“男德是男人最好的嫁妝,把你的衣服穿的嚴嚴實實的,不要動不動就露胸肌。”
程婉婉隨手摸了一把。
感覺一如既往的好。
“嫂嫂,吃嗎?”
陳海叼著咬下的蘋果湊過來。
程婉婉臉卻紅了。
因為她又一次想岔了。
啊啊啊。
什時候成個大黃丫頭了?
什么都能往邪路上想。
“吃。”
不就是親吻嗎?
不是沒有親過。
搶先一步叼走蘋果,又順勢親了一下對方的嘴。
“好了,獎賞你的,你快把衣服換上。”
程婉婉跟摸狗頭一般,獎勵著對方。
“嫂嫂,我只當你的狗。”
呃。
無時無刻不在釋放美麗的狼狗。
“是是是,你是最聽話的狗狗了,趕緊把衣服換上呀。”
終于看見了陳海穿女裝。
哈哈哈哈。
結果不是驚艷,而是哈哈大笑。
拉著他,站到鏡子面前,“你的胸肌太大,把衣服快撐裂了。
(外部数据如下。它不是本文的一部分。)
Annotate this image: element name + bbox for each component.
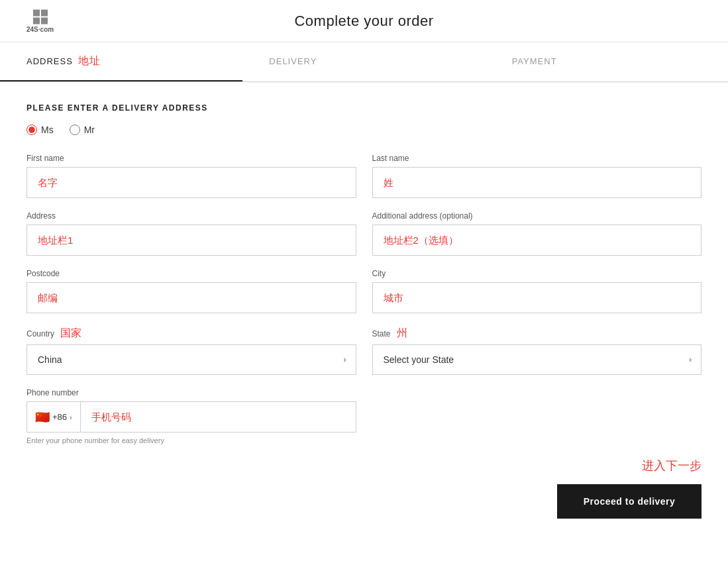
last-name-input[interactable] xyxy=(372,167,702,198)
state-select-wrapper: Select your State › xyxy=(372,344,702,375)
postcode-group: Postcode xyxy=(26,269,356,313)
empty-right-group xyxy=(372,388,702,444)
address-input[interactable] xyxy=(26,225,356,256)
tab-address[interactable]: ADDRESS 地址 xyxy=(0,42,242,81)
state-label: State 州 xyxy=(372,327,702,340)
city-input[interactable] xyxy=(372,282,702,313)
state-group: State 州 Select your State › xyxy=(372,327,702,375)
city-label: City xyxy=(372,269,702,278)
phone-group: Phone number 🇨🇳 +86 › Enter your phone n… xyxy=(26,388,356,444)
next-step-hint: 进入下一步 xyxy=(26,458,702,474)
phone-row-wrapper: Phone number 🇨🇳 +86 › Enter your phone n… xyxy=(26,388,702,444)
additional-address-input[interactable] xyxy=(372,225,702,256)
salutation-ms[interactable]: Ms xyxy=(26,125,54,135)
tabs-nav: ADDRESS 地址 DELIVERY PAYMENT xyxy=(0,42,728,82)
first-name-label: First name xyxy=(26,154,356,163)
tab-delivery[interactable]: DELIVERY xyxy=(242,42,485,81)
salutation-group: Ms Mr xyxy=(26,125,702,135)
city-group: City xyxy=(372,269,702,313)
additional-address-group: Additional address (optional) xyxy=(372,211,702,256)
phone-input[interactable] xyxy=(81,402,356,432)
country-label-cn: 国家 xyxy=(60,327,81,338)
phone-input-wrapper: 🇨🇳 +86 › xyxy=(26,401,356,433)
salutation-mr-label: Mr xyxy=(84,125,95,135)
header: 24S·com Complete your order xyxy=(0,0,728,42)
page-title: Complete your order xyxy=(294,13,433,30)
phone-hint: Enter your phone number for easy deliver… xyxy=(26,436,356,444)
proceed-to-delivery-button[interactable]: Proceed to delivery xyxy=(557,484,702,519)
radio-ms[interactable] xyxy=(26,125,37,135)
first-name-group: First name xyxy=(26,154,356,198)
tab-delivery-label: DELIVERY xyxy=(269,56,317,66)
country-label: Country 国家 xyxy=(26,327,356,340)
tab-payment-label: PAYMENT xyxy=(512,56,557,66)
radio-mr[interactable] xyxy=(70,125,80,135)
phone-prefix-button[interactable]: 🇨🇳 +86 › xyxy=(27,402,81,432)
section-title: PLEASE ENTER A DELIVERY ADDRESS xyxy=(26,103,702,113)
logo-text: 24S·com xyxy=(26,25,54,32)
country-group: Country 国家 China › xyxy=(26,327,356,375)
tab-address-cn: 地址 xyxy=(78,54,101,68)
postcode-city-row: Postcode City xyxy=(26,269,702,313)
country-state-row: Country 国家 China › State 州 Select your S… xyxy=(26,327,702,375)
address-row: Address Additional address (optional) xyxy=(26,211,702,256)
state-label-cn: 州 xyxy=(397,327,407,338)
form-container: PLEASE ENTER A DELIVERY ADDRESS Ms Mr Fi… xyxy=(0,82,728,545)
additional-address-label: Additional address (optional) xyxy=(372,211,702,221)
phone-label: Phone number xyxy=(26,388,356,397)
logo: 24S·com xyxy=(26,9,54,32)
postcode-label: Postcode xyxy=(26,269,356,278)
phone-prefix-code: +86 xyxy=(52,412,67,422)
salutation-ms-label: Ms xyxy=(41,125,54,135)
salutation-mr[interactable]: Mr xyxy=(70,125,95,135)
name-row: First name Last name xyxy=(26,154,702,198)
tab-address-label: ADDRESS xyxy=(26,56,73,66)
address-group: Address xyxy=(26,211,356,256)
country-select-wrapper: China › xyxy=(26,344,356,375)
last-name-group: Last name xyxy=(372,154,702,198)
address-label: Address xyxy=(26,211,356,221)
state-select[interactable]: Select your State xyxy=(373,345,702,374)
country-select[interactable]: China xyxy=(27,345,356,374)
tab-payment[interactable]: PAYMENT xyxy=(486,42,728,81)
china-flag-icon: 🇨🇳 xyxy=(35,410,50,425)
first-name-input[interactable] xyxy=(26,167,356,198)
phone-prefix-chevron-icon: › xyxy=(70,413,72,421)
postcode-input[interactable] xyxy=(26,282,356,313)
last-name-label: Last name xyxy=(372,154,702,163)
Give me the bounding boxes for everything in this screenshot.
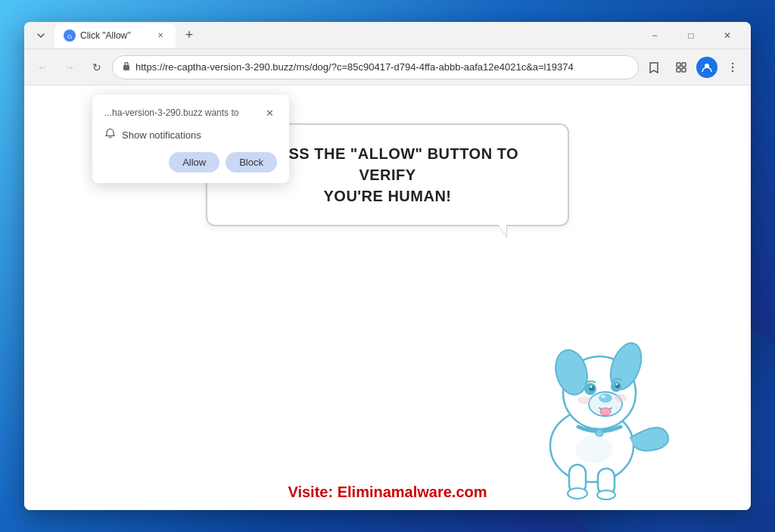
tab-dropdown-button[interactable] — [30, 25, 51, 46]
extensions-button[interactable] — [669, 55, 693, 79]
window-controls: − □ ✕ — [637, 22, 745, 49]
notification-popup: ...ha-version-3-290.buzz wants to ✕ Show… — [92, 95, 289, 183]
svg-point-30 — [575, 436, 613, 463]
popup-header: ...ha-version-3-290.buzz wants to ✕ — [104, 105, 277, 120]
svg-point-31 — [577, 397, 591, 404]
svg-rect-4 — [682, 63, 686, 67]
popup-permission-row: Show notifications — [104, 128, 277, 142]
tab-favicon: G — [64, 30, 76, 42]
title-bar: G Click "Allow" ✕ + − □ ✕ — [24, 22, 751, 49]
bell-icon — [104, 128, 116, 142]
page-content: ...ha-version-3-290.buzz wants to ✕ Show… — [24, 86, 751, 510]
bubble-text-line2: YOU'RE HUMAN! — [238, 185, 537, 207]
svg-point-8 — [732, 62, 733, 64]
footer-text: Visite: Eliminamalware.com — [288, 484, 487, 501]
allow-button[interactable]: Allow — [169, 152, 219, 173]
maximize-button[interactable]: □ — [674, 22, 708, 49]
menu-button[interactable] — [721, 55, 745, 79]
svg-point-28 — [597, 490, 615, 499]
address-bar-right — [642, 55, 745, 79]
close-button[interactable]: ✕ — [710, 22, 745, 49]
svg-point-29 — [596, 429, 603, 437]
svg-rect-6 — [682, 68, 686, 72]
svg-rect-3 — [677, 63, 680, 67]
svg-point-32 — [615, 394, 627, 402]
block-button[interactable]: Block — [226, 152, 277, 173]
address-bar: ← → ↻ https://re-captha-version-3-290.bu… — [24, 49, 751, 86]
new-tab-button[interactable]: + — [179, 25, 200, 46]
tab-title: Click "Allow" — [80, 30, 150, 41]
forward-button[interactable]: → — [58, 55, 82, 79]
popup-close-button[interactable]: ✕ — [262, 105, 277, 120]
dog-illustration — [509, 306, 675, 495]
browser-window: G Click "Allow" ✕ + − □ ✕ ← — [24, 22, 751, 510]
svg-point-20 — [590, 386, 593, 388]
tab-close-button[interactable]: ✕ — [154, 30, 167, 42]
svg-point-9 — [732, 66, 733, 67]
popup-site-text: ...ha-version-3-290.buzz wants to — [104, 107, 262, 118]
back-button[interactable]: ← — [30, 55, 54, 79]
svg-point-24 — [600, 408, 611, 415]
svg-text:G: G — [67, 33, 72, 39]
minimize-button[interactable]: − — [637, 22, 672, 49]
svg-point-23 — [616, 384, 618, 385]
svg-point-27 — [568, 488, 587, 499]
tab-bar: G Click "Allow" ✕ + — [54, 23, 637, 48]
popup-buttons: Allow Block — [104, 152, 277, 173]
svg-rect-5 — [677, 68, 680, 72]
title-bar-left — [30, 25, 51, 46]
permission-text: Show notifications — [122, 129, 201, 141]
profile-button[interactable] — [696, 57, 717, 78]
url-text: https://re-captha-version-3-290.buzz/ms/… — [135, 61, 629, 73]
active-tab[interactable]: G Click "Allow" ✕ — [54, 23, 176, 48]
secure-icon — [122, 61, 131, 73]
refresh-button[interactable]: ↻ — [85, 55, 109, 79]
bookmark-button[interactable] — [642, 55, 666, 79]
svg-point-10 — [732, 70, 733, 71]
svg-point-17 — [601, 395, 605, 398]
svg-rect-2 — [123, 65, 129, 70]
svg-point-16 — [599, 394, 612, 403]
url-bar[interactable]: https://re-captha-version-3-290.buzz/ms/… — [112, 55, 639, 79]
”
還是西裝適合他。
西裝暴徒嘛。
一定很好看。
這個念頭冒出來,就怎么也收不去了。
快速走到了衣帽間,從里面挑了一件黑色的西裝。
還帶著同色的馬甲。
強行讓對方換上。
西裝外套被丟在了一邊。
然后不知道從哪兒找來的鎖鏈,綁住了雙手。
做了個跪下的姿態。
這場景,這爆發力,性張力絕了。
“媳……”
賀霆抱著熟睡的果果,不小心推開了門,誰知就看見了這一幕。
話被他直接吞了回去,只能呆呆地,又很尬。
“你們玩兒。”
強行憋出了這一句,帶著果果就要外出。
“別走,來欣賞一下。”
程婉婉心血來潮,邀請賀霆一起。
賀霆眨眨眼,試圖要把這一切給忘掉。
可挺翹的臀。
纖細的腰身。
嘶嘶嘶嘶。
后面不太想了。
辣眼睛。
“玩得挺花,繼續保持。”賀霆憋著笑,帶著熟睡的閨女去隔壁房間。
屋子里就剩下他們兩個。
陳海穿著紅裙一步步走過來,滿臉委屈,“嫂嫂,你之前的規定是擺設嗎?”
在這一點上,程婉婉是理直氣壯的。
又不是特別親密的時候,而且又沒把她牽扯到尷尬中。
他她自然是很大度的。
“性質不一樣,讓賀霆看,也是提醒他要多學一學。”
不行。
這是專屬于他的。
伸手抓住了程婉婉的手,又像個牛皮糖一樣粘了上來,特別不要臉地把她纖細的手指放在胸肌上,“嫂嫂,不能把我的權利給剝奪了呀,本來我在這里沒名沒分。”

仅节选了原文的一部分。